_WORK INSTRUCTION_.
Copy out each line below that has the word "para" in it.

--- START ---

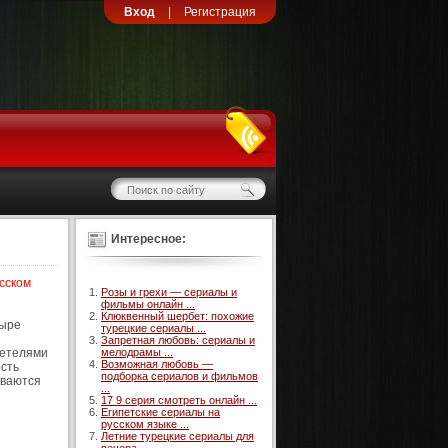
Вход
|
Регистрация
Интересное:
усском
Розы и грехи — сериалы и
фильмы онлайн ...
Клюквенный шербет: похожие
тыре
турецкие сериалы ...
Запретная любовь: сериалы и
детелями
мелодрамы ...
Возможная любовь —
ость
подборка сериалов и фильмов
иваются
...
17 9 серия смотреть онлайн ...
и
Египетские сериалы на
русском языке ...
Летние турецкие сериалы для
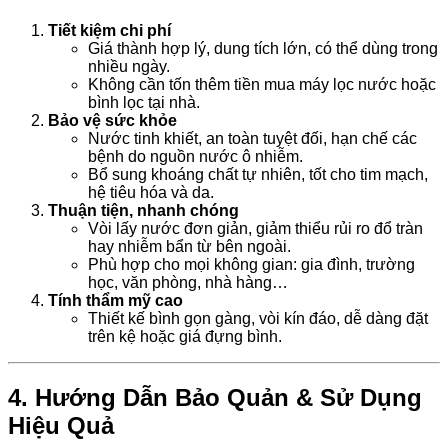
Tiết kiệm chi phí
Giá thành hợp lý, dung tích lớn, có thể dùng trong
nhiều ngày.
Không cần tốn thêm tiền mua máy lọc nước hoặc
bình lọc tại nhà.
Bảo vệ sức khỏe
Nước tinh khiết, an toàn tuyệt đối, hạn chế các
bệnh do nguồn nước ô nhiễm.
Bổ sung khoáng chất tự nhiên, tốt cho tim mạch,
hệ tiêu hóa và da.
Thuận tiện, nhanh chóng
Vòi lấy nước đơn giản, giảm thiểu rủi ro đổ tràn
hay nhiễm bẩn từ bên ngoài.
Phù hợp cho mọi không gian: gia đình, trường
học, văn phòng, nhà hàng…
Tính thẩm mỹ cao
Thiết kế bình gọn gàng, vòi kín đáo, dễ dàng đặt
trên kệ hoặc giá đựng bình.
4. Hướng Dẫn Bảo Quản & Sử Dụng
Hiệu Quả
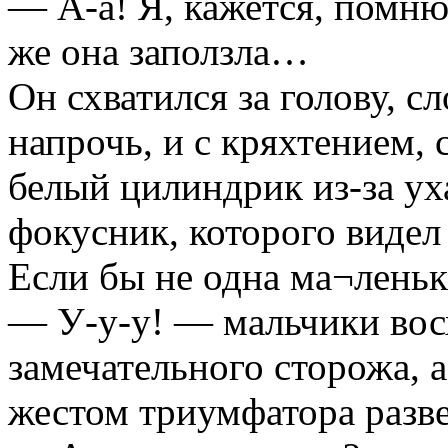
— А-а! Я, кажется, помн
же она заползла…
Он схватился за голову, с
напрочь, и с кряхтением,
белый цилиндрик из-за уха
фокусник, которого виде
Если бы не одна ма¬леньк
— У-у-у! — мальчики вос
замечательного сторожа, а
жестом триумфатора разве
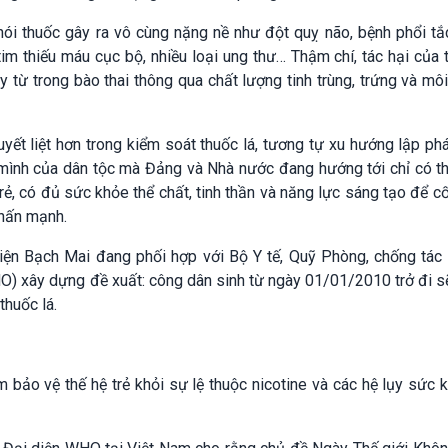
khói thuốc gây ra vô cùng nặng nề như đột quỵ não, bệnh phổi t
im thiếu máu cục bộ, nhiều loại ung thư… Thậm chí, tác hại của 
y từ trong bào thai thông qua chất lượng tinh trùng, trứng và mô
yết liệt hơn trong kiểm soát thuốc lá, tương tự xu hướng lập p
n mình của dân tộc mà Đảng và Nhà nước đang hướng tới chỉ có t
trẻ, có đủ sức khỏe thể chất, tinh thần và năng lực sáng tạo để c
hấn mạnh.
iện Bạch Mai đang phối hợp với Bộ Y tế, Quỹ Phòng, chống tác 
WHO) xây dựng đề xuất: công dân sinh từ ngày 01/01/2010 trở đi 
huốc lá.
 bảo vệ thế hệ trẻ khỏi sự lệ thuộc nicotine và các hệ lụy sức 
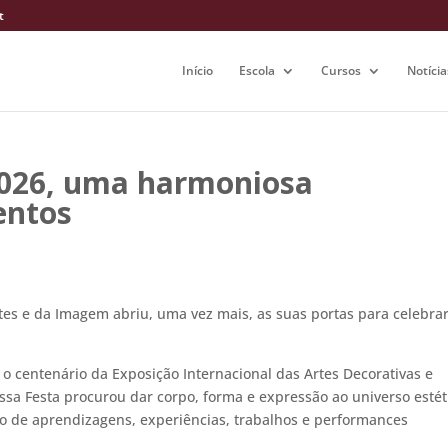
t
Início
Escola
Cursos
Notícia
2026, uma harmoniosa
entos
tes e da Imagem abriu, uma vez mais, as suas portas para celebrar
 o centenário da Exposição Internacional das Artes Decorativas e
ssa Festa procurou dar corpo, forma e expressão ao universo estét
to de aprendizagens, experiências, trabalhos e performances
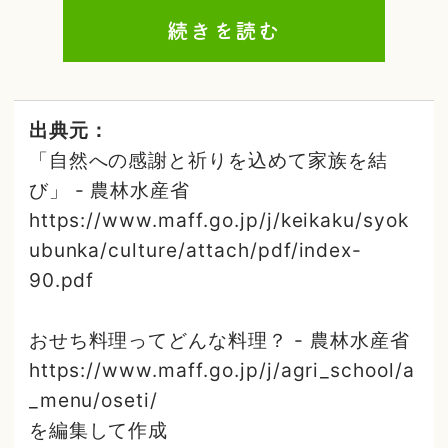
続きを読む
出典元：
「自然への感謝と祈りを込めて家族を結
び」 - 農林水産省
https://www.maff.go.jp/j/keikaku/syok
ubunka/culture/attach/pdf/index-
90.pdf
おせち料理ってどんな料理？ - 農林水産省
https://www.maff.go.jp/j/agri_school/a
_menu/oseti/
を編集して作成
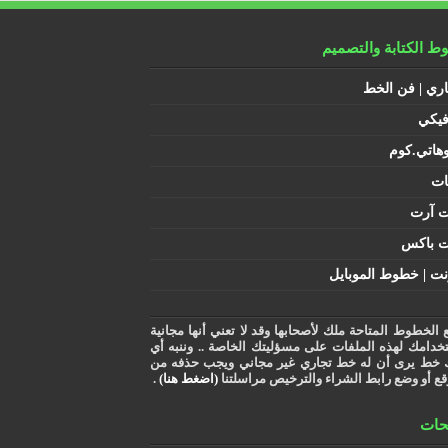
 الكتابة والتصميم
اري | فن الخط
فيكي
هاتي.كوم
ات
ت آرت
ت باكس
نت | خطوط الموبايل
 الخطوط المتاحة ملك لأصحابها وقد لا تعني أنها مجانية
خدامك لهذه الملفات على مسؤليتك الخاصة .. وننبه أي
 خط يرى أن له خط تجاري غير مجاني ويجب حذفه من
قع أو وضع رابط الشراء والترخيص مراسلتنا
(اضغط هنا)
.
ات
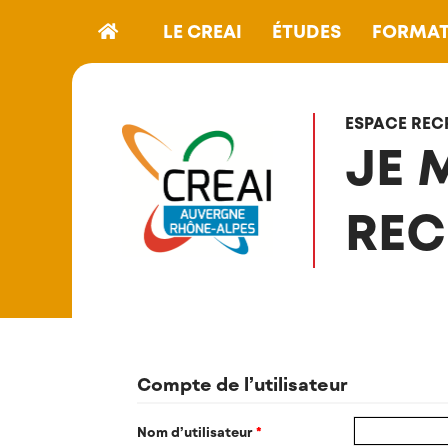
LE CREAI
ÉTUDES
FORMAT
ESPACE REC
JE 
REC
Compte de l’utilisateur
Nom d’utilisateur
*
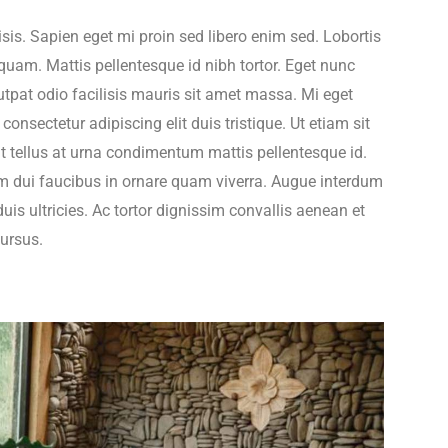
lisis. Sapien eget mi proin sed libero enim sed. Lobortis
quam. Mattis pellentesque id nibh tortor. Eget nunc
utpat odio facilisis mauris sit amet massa. Mi eget
onsectetur adipiscing elit duis tristique. Ut etiam sit
at tellus at urna condimentum mattis pellentesque id.
um dui faucibus in ornare quam viverra. Augue interdum
is ultricies. Ac tortor dignissim convallis aenean et
cursus.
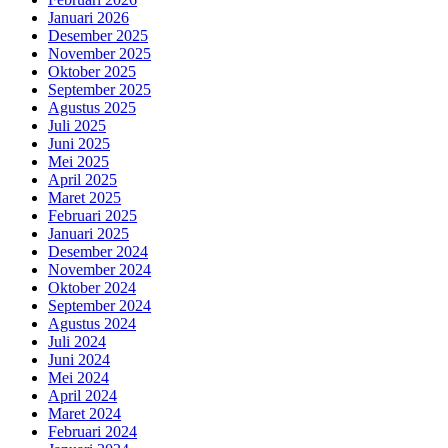
Januari 2026
Desember 2025
November 2025
Oktober 2025
September 2025
Agustus 2025
Juli 2025
Juni 2025
Mei 2025
April 2025
Maret 2025
Februari 2025
Januari 2025
Desember 2024
November 2024
Oktober 2024
September 2024
Agustus 2024
Juli 2024
Juni 2024
Mei 2024
April 2024
Maret 2024
Februari 2024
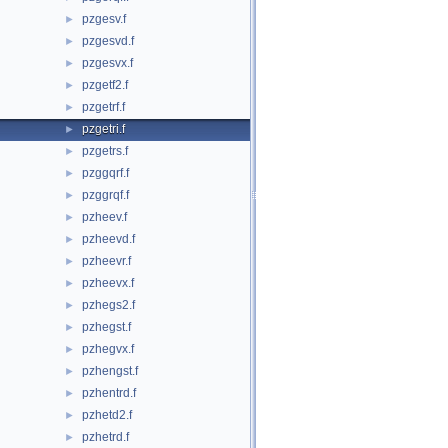
pzgesv.f
►
pzgesvd.f
►
pzgesvx.f
►
pzgetf2.f
►
pzgetrf.f
►
pzgetri.f
►
pzgetrs.f
►
pzggqrf.f
►
pzggrqf.f
►
pzheev.f
►
pzheevd.f
►
pzheevr.f
►
pzheevx.f
►
pzhegs2.f
►
pzhegst.f
►
pzhegvx.f
►
pzhengst.f
►
pzhentrd.f
►
pzhetd2.f
►
pzhetrd.f
►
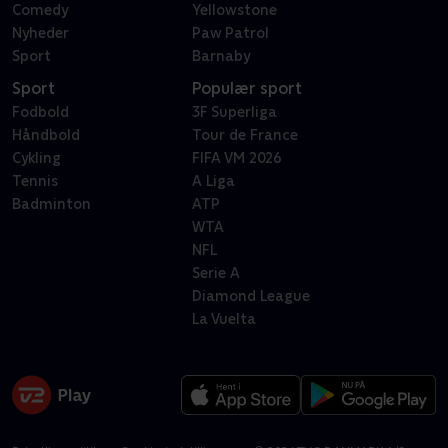
Comedy
Yellowstone
Nyheder
Paw Patrol
Sport
Barnaby
Sport
Populær sport
Fodbold
3F Superliga
Håndbold
Tour de France
Cykling
FIFA VM 2026
Tennis
A Liga
Badminton
ATP
WTA
NFL
Serie A
Diamond League
La Vuelta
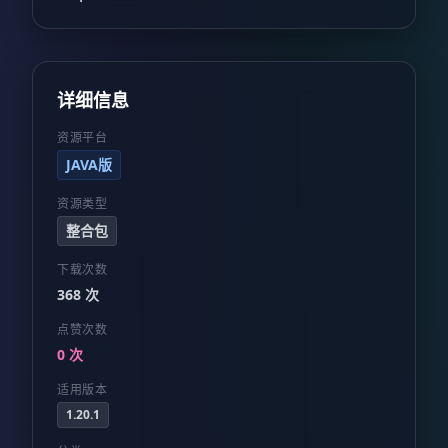
详细信息
资源平台
JAVA版
资源类型
整合包
下载次数
368 次
点赞次数
0 次
适用版本
1.20.1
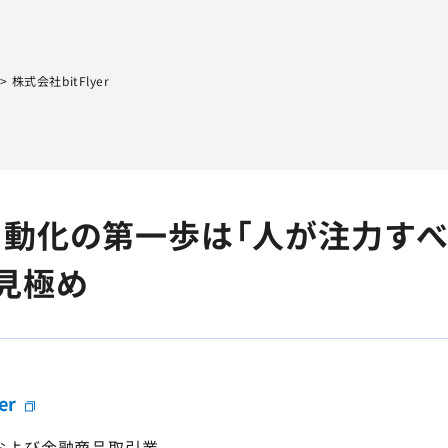
Sqripts
AGEST Testing Lab.
>
株式会社bitFlyer
動化の第一歩は「人が注力すべ
見極め
er
および金融商品取引業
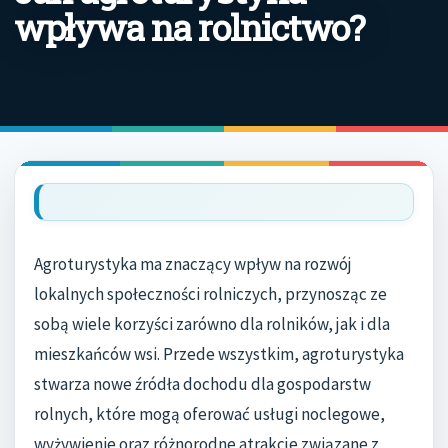
wpływa na rolnictwo?
Agroturystyka ma znaczący wpływ na rozwój
lokalnych społeczności rolniczych, przynosząc ze
sobą wiele korzyści zarówno dla rolników, jak i dla
mieszkańców wsi. Przede wszystkim, agroturystyka
stwarza nowe źródła dochodu dla gospodarstw
rolnych, które mogą oferować usługi noclegowe,
wyżywienie oraz różnorodne atrakcje związane z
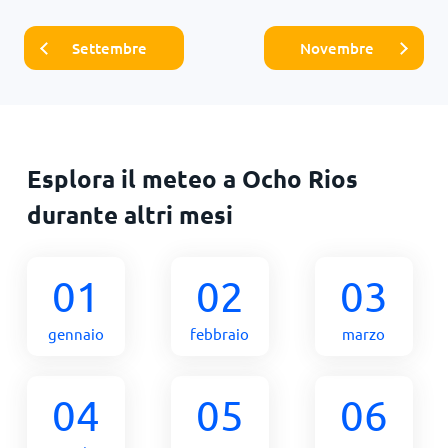
Settembre
Novembre
Esplora il meteo a Ocho Rios
durante altri mesi
01
02
03
gennaio
febbraio
marzo
04
05
06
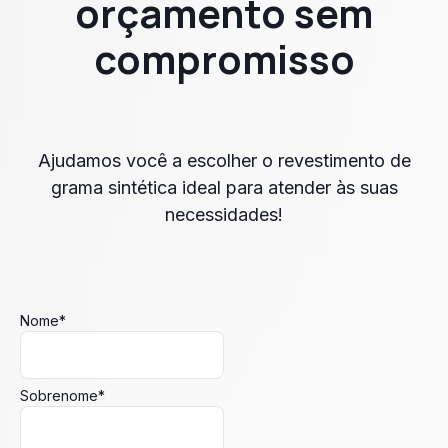
orçamento sem
compromisso
Ajudamos você a escolher o revestimento de
grama sintética ideal para atender às suas
necessidades!
Nome
*
Sobrenome
*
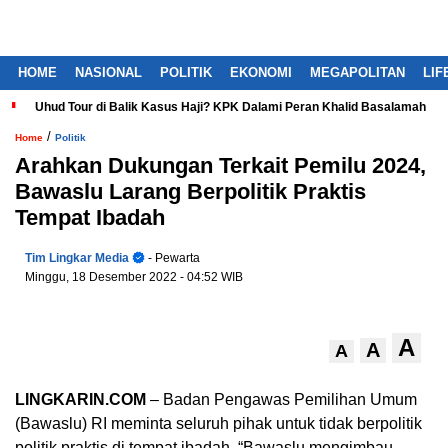
HOME
NASIONAL
POLITIK
EKONOMI
MEGAPOLITAN
LIF
Uhud Tour di Balik Kasus Haji? KPK Dalami Peran Khalid Basalamah
/
Home
Politik
Arahkan Dukungan Terkait Pemilu 2024,
Bawaslu Larang Berpolitik Praktis
Tempat Ibadah
Tim Lingkar Media
- Pewarta
Minggu, 18 Desember 2022
- 04:52 WIB
A
A
A
LINGKARIN.COM
– Badan Pengawas Pemilihan Umum
(Bawaslu) RI meminta seluruh pihak untuk tidak berpolitik
politik praktis di tempat ibadah. “Bawaslu mengimbau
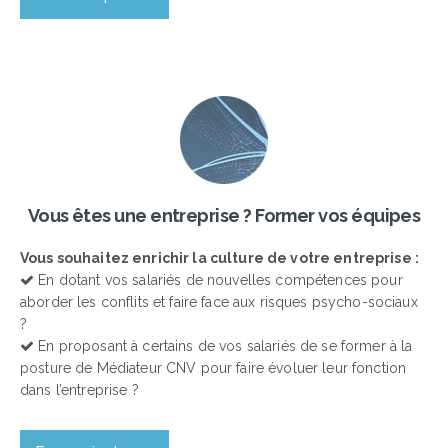
Vous êtes une entreprise ? Former vos équipes
Vous souhaitez enrichir la culture de votre entreprise :
En dotant vos salariés de nouvelles compétences pour
aborder les conflits et faire face aux risques psycho-sociaux
?
En proposant à certains de vos salariés de se former à la
posture de Médiateur CNV pour faire évoluer leur fonction
dans l’entreprise ?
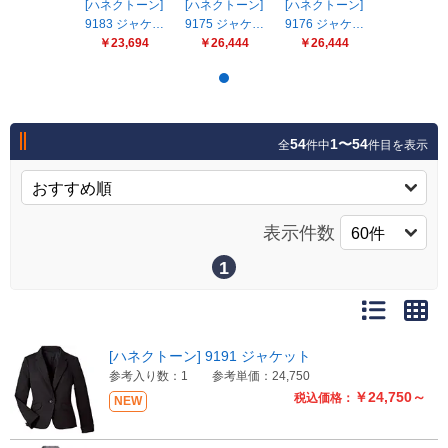
販売終了
[ハネクトーン]
[ハネクトーン]
[ハネクトーン]
9183 ジャケ…
9175 ジャケ…
9176 ジャケ…
販売価格(税抜き)で絞る
￥23,694
￥26,444
￥26,444
メーカーカタログ一覧
円から
円まで
カタログ請求（無料）
54
1〜54
全
件中
件目を表示
試着サンプル無料貸し出し
表示件数
1
デジタルカタログ
クイックオーダー
（注文番号からご注文）
[ハネクトーン] 9191 ジャケット
参考入り数：1
参考単価：24,750
￥24,750～
税込価格：
NEW
ログアウト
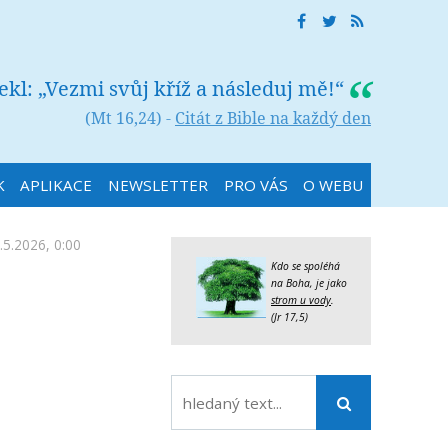
řekl: „Vezmi svůj kříž a následuj mě!“
(Mt 16,24) -
Citát z Bible na každý den
K
APLIKACE
NEWSLETTER
PRO VÁS
O WEBU
.5.2026, 0:00
Kdo se spoléhá
na Boha, je jako
strom u vody
.
(Jr 17,5)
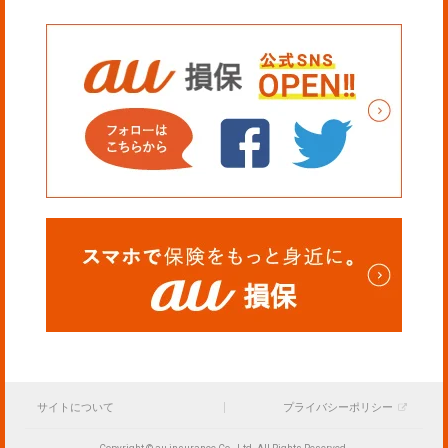
サイトについて
プライバシーポリシー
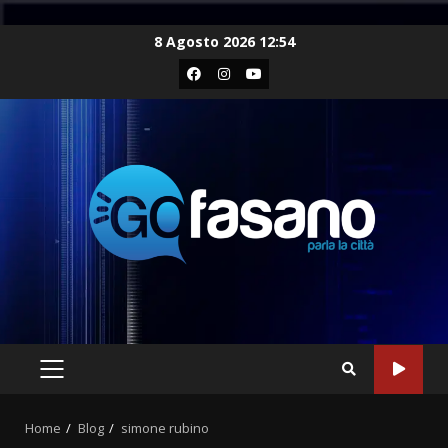
Skip
8 Agosto 2026 12:54
to
Facebook
Instagram
Youtube
content
PRIMARY
MENU
Home
Blog
simone rubino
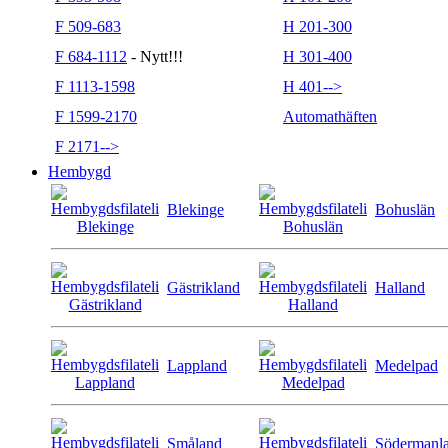
F 509-683
H 201-300
F 684-1112
- Nytt!!!
H 301-400
F 1113-1598
H 401-->
F 1599-2170
Automathäften
F 2171-->
Hembygd
Blekinge
Bohuslän
Gästrikland
Halland
Lappland
Medelpad
Småland
Södermanl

--- END ---

_RESPONSE TO THE EXERCISE_.
tes e da Imagem abriu, uma vez mais, as suas portas para celebrar
grama sintética ideal para atender às suas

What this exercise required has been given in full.